### EXERCISE DIRECTIONS
Word for word, transcribe the material below from its first line to the line with "В1 – участвует", both included.
● ● ● ●
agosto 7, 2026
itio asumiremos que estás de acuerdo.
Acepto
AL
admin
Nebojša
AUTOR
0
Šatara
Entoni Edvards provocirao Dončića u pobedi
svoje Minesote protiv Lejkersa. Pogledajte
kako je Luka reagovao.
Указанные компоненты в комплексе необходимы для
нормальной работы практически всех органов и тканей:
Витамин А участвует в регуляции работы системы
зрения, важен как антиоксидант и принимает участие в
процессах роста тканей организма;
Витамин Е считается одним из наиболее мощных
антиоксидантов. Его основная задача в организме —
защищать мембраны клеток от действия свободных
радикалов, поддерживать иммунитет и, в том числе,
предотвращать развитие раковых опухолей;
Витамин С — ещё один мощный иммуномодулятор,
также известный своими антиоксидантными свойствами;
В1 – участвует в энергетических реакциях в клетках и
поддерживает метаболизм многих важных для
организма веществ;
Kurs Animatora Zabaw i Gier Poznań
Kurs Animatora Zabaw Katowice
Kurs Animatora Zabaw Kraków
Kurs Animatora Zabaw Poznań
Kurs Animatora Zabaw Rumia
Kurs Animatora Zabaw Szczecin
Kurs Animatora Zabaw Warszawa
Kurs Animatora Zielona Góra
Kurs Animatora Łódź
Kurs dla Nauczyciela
● ● ● ●
### FINAL ANSWER
agosto 7, 2026
itio asumiremos que estás de acuerdo.
Acepto
AL
admin
Nebojša
AUTOR
0
Šatara
Entoni Edvards provocirao Dončića u pobedi
svoje Minesote protiv Lejkersa. Pogledajte
kako je Luka reagovao.
Указанные компоненты в комплексе необходимы для
нормальной работы практически всех органов и тканей:
Витамин А участвует в регуляции работы системы
зрения, важен как антиоксидант и принимает участие в
процессах роста тканей организма;
Витамин Е считается одним из наиболее мощных
антиоксидантов. Его основная задача в организме —
защищать мембраны клеток от действия свободных
радикалов, поддерживать иммунитет и, в том числе,
предотвращать развитие раковых опухолей;
Витамин С — ещё один мощный иммуномодулятор,
также известный своими антиоксидантными свойствами;
В1 – участвует в энергетических реакциях в клетках и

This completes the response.